• _Required action_: The entries follow. Copy every line in which "Asuntos" appears.

• _Task material_:
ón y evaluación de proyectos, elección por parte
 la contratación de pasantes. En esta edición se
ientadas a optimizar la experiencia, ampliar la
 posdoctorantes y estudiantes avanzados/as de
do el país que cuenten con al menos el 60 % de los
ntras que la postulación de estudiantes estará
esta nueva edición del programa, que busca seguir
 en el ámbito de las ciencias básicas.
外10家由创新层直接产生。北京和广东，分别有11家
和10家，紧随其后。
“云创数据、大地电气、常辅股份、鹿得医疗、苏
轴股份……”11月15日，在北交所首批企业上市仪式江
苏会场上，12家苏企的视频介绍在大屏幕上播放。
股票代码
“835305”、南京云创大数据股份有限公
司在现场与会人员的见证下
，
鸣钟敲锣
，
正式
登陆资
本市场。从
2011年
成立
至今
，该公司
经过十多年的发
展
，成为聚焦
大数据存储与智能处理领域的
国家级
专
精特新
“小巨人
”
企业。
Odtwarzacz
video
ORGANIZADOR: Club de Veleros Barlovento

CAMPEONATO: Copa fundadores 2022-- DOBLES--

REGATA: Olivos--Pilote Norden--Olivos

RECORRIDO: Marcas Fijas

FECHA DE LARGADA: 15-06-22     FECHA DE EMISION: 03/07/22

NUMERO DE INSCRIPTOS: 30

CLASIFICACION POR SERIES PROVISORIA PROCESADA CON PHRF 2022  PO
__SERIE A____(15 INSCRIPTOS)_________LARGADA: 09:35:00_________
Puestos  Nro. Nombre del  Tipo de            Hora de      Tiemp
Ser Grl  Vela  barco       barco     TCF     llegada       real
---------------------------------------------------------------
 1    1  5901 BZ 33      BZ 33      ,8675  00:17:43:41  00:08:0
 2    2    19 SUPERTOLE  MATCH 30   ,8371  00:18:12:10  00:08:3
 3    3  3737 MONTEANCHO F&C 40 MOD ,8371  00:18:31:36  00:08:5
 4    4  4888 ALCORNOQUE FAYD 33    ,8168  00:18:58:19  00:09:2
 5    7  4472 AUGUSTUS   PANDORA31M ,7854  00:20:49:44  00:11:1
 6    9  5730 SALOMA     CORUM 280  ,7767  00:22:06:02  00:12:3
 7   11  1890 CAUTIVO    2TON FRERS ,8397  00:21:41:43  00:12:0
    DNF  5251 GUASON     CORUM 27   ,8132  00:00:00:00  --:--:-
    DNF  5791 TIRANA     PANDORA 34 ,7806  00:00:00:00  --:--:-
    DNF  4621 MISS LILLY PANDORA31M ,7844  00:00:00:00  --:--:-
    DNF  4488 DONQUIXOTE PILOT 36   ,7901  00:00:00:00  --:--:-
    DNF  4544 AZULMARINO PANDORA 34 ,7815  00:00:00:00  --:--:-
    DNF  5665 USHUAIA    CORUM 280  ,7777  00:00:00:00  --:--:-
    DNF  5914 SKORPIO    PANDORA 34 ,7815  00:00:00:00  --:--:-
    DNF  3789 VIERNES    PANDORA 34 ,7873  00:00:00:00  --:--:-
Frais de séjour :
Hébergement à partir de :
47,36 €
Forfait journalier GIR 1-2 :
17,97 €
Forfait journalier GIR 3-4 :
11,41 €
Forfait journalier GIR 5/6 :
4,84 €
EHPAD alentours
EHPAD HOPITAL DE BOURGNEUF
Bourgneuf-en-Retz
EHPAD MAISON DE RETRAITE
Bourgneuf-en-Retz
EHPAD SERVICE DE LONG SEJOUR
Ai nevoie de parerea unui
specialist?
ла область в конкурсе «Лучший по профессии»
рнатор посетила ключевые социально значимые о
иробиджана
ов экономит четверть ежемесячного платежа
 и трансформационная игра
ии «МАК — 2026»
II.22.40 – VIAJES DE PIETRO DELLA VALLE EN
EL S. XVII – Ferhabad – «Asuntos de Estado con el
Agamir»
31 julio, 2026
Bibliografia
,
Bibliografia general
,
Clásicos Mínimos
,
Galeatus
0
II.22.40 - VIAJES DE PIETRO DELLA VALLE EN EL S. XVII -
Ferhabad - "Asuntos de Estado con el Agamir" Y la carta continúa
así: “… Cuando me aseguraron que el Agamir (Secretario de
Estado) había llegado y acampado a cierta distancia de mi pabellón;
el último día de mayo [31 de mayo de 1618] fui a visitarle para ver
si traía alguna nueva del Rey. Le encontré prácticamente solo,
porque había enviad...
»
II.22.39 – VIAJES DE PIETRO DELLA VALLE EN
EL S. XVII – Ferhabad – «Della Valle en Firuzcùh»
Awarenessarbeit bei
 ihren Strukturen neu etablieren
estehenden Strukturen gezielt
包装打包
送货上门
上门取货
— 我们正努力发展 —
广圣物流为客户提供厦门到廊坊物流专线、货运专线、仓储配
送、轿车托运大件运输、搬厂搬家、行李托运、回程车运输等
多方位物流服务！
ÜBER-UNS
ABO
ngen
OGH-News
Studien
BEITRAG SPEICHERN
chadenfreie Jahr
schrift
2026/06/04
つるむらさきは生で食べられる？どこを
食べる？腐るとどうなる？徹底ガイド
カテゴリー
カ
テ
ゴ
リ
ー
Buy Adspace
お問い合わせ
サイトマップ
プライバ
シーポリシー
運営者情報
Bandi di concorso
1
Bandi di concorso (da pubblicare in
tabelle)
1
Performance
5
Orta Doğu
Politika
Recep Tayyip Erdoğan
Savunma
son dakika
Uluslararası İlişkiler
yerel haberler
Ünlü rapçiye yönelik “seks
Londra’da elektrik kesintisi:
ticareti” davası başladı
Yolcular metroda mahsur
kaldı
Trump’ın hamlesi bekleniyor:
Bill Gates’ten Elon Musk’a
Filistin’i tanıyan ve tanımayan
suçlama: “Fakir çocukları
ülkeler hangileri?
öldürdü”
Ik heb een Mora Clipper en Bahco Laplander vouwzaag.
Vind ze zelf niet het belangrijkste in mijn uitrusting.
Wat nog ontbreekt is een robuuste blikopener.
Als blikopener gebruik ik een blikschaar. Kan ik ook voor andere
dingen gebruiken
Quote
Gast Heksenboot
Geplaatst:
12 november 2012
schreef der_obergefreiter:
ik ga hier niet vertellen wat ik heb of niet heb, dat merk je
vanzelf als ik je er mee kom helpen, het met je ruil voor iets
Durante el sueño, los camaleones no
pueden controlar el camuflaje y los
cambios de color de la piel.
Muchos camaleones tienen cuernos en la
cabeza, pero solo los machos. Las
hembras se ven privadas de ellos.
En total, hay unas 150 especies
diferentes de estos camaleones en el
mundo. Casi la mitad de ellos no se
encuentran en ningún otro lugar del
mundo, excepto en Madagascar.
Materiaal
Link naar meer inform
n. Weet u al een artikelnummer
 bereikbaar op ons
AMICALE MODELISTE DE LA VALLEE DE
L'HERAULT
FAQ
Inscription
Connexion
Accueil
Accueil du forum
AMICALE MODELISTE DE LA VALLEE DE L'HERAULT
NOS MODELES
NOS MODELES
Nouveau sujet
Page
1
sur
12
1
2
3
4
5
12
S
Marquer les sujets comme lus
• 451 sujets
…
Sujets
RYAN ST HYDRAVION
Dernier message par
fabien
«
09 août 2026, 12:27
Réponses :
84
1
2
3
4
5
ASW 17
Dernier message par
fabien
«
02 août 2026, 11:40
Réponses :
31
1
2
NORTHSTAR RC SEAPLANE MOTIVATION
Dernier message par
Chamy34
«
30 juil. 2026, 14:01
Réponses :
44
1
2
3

• _Exercise result_:
EL S. XVII – Ferhabad – «Asuntos de Estado con el
Ferhabad - "Asuntos de Estado con el Agamir" Y la carta continúa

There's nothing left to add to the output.